_Problem to solve_:
Work through the data below and copy out every line where "Date" is found.

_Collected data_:

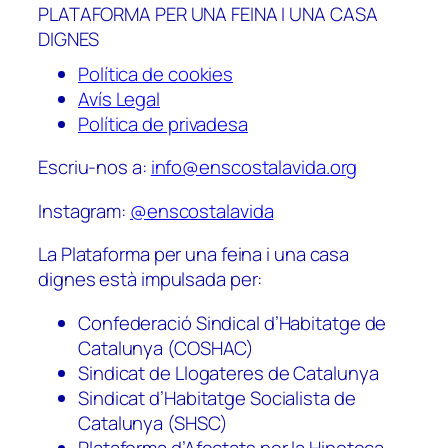
PLATAFORMA PER UNA FEINA I UNA CASA
DIGNES
Política de cookies
Avís Legal
Política de privadesa
Escriu-nos a:
info@enscostalavida.org
Instagram:
@enscostalavida
La Plataforma per una feina i una casa
dignes està impulsada per:
Confederació Sindical d’Habitatge de
Catalunya (COSHAC)
Sindicat de Llogateres de Catalunya
Sindicat d’Habitatge Socialista de
Catalunya (SHSC)
Plataforma d’Afectats per la Hipoteca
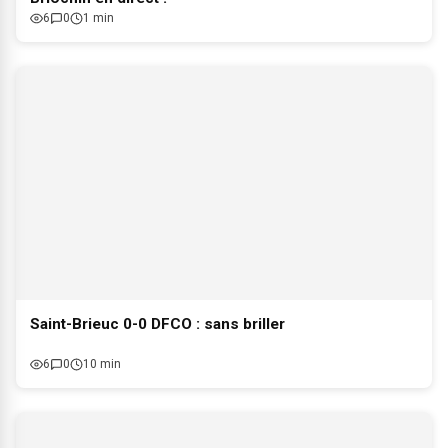
6
0
1 min
Saint-Brieuc 0-0 DFCO : sans briller
6
0
10 min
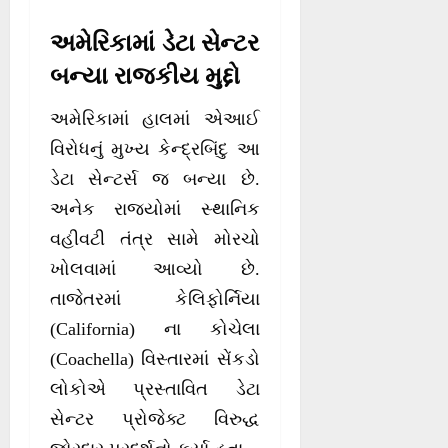
અમેરિકામાં ડેટા સેન્ટર
બન્યા રાજકીય મુદ્દો
અમેરિકામાં હાલમાં એઆઈ
વિરોધનું મુખ્ય કેન્દ્રબિંદુ આ
ડેટા સેન્ટર્સ જ બન્યા છે.
અનેક રાજ્યોમાં સ્થાનિક
વહીવટી તંત્ર સામે મોરચો
ખોલવામાં આવ્યો છે.
તાજેતરમાં કેલિફોર્નિયા
(California) ના કોચેલા
(Coachella) વિસ્તારમાં સેંકડો
લોકોએ પ્રસ્તાવિત ડેટા
સેન્ટર પ્રોજેક્ટ વિરુદ્ધ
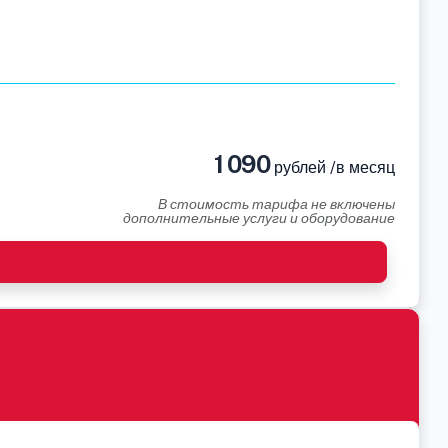
1 090
рублей /в месяц
В стоимость тарифа не включены
дополнительные услуги и оборудование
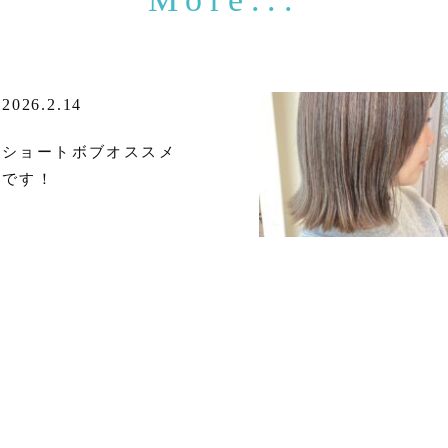
2026.2.14
ショートボブオススメ
です！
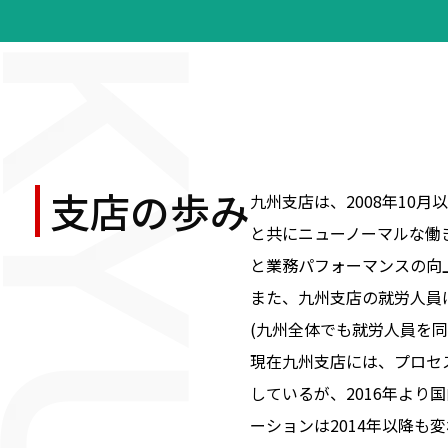
支店の歩み
九州支店は、2008年10
と共にニューノーマルな働
と業務パフォーマンスの向
また、九州支店の就労人員は1
(九州全体でも就労人員を同
現在九州支店には、プロセ
しているが、2016年よ
ーションは2014年以降も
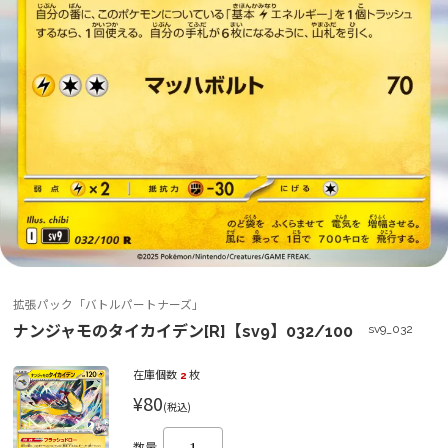
拡張パック「バトルパートナーズ」
ナンジャモのタイカイデン[R]【sv9】032/100
sv9_032
在庫個数
2
枚
¥80
(税込)
数量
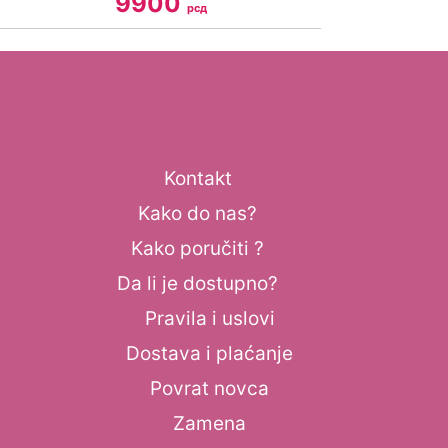
9900
рсд
Kontakt
Kako do nas?
Kako poručiti ?
Da li je dostupno?
Pravila i uslovi
Dostava i plaćanje
Povrat novca
Zamena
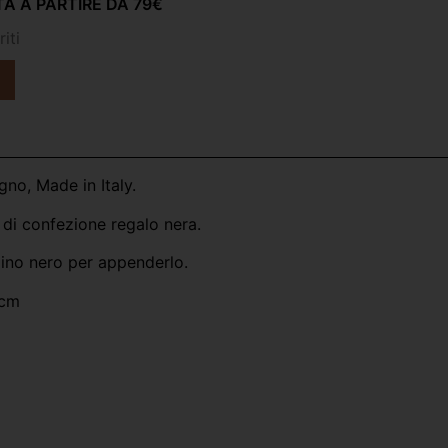
A A PARTIRE DA 79€
iti
gno, Made in Italy.
di confezione regalo nera.
dino nero per appenderlo.
4cm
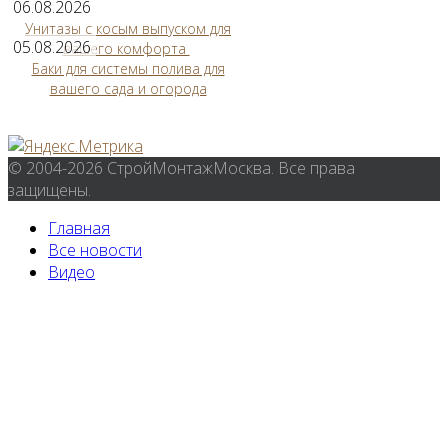
06.08.2026
Унитазы с косым выпуском для
05.08.2026
вашего комфорта
Баки для системы полива для
вашего сада и огорода
© 2004-2026 СтройМонтажМосква. Все права
защищены.
Главная
Все новости
Видео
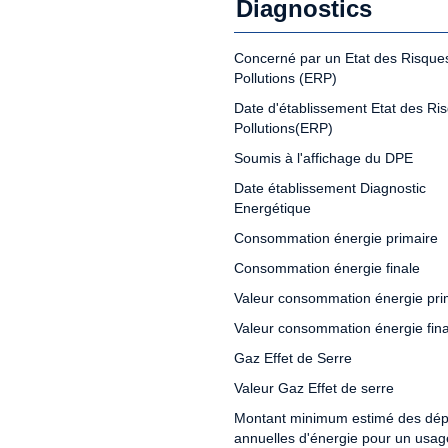
Diagnostics
Concerné par un Etat des Risques
Pollutions (ERP)
Date d'établissement Etat des Ri
Pollutions(ERP)
Soumis à l'affichage du DPE
Date établissement Diagnostic
Energétique
Consommation énergie primaire
Consommation énergie finale
Valeur consommation énergie pri
Valeur consommation énergie fina
Gaz Effet de Serre
Valeur Gaz Effet de serre
Montant minimum estimé des dé
annuelles d'énergie pour un usag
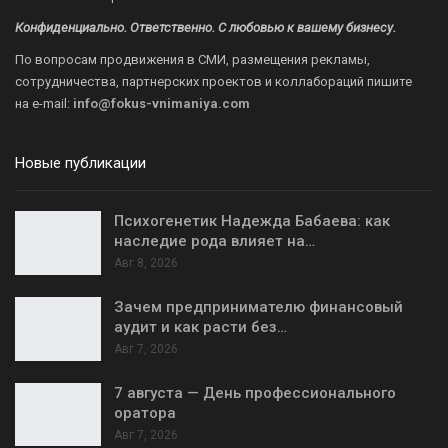
Конфиденциально. Ответственно. С любовью к вашему бизнесу.
По вопросам продвижения в СМИ, размещения рекламы,
сотрудничества, партнерских проектов и коллабораций пишите
на
e-mail:
info@fokus-vnimaniya.com
Новые публикации
Психогенетик Надежда Бабаева: как
наследие рода влияет на…
Авг 8, 2026
Зачем предпринимателю финансовый
аудит и как расти без…
Авг 7, 2026
7 августа — День профессионального
оратора
Авг 7, 2026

_Solution to the exercise_:
Date d'établissement Etat des Ri
Date établissement Diagnostic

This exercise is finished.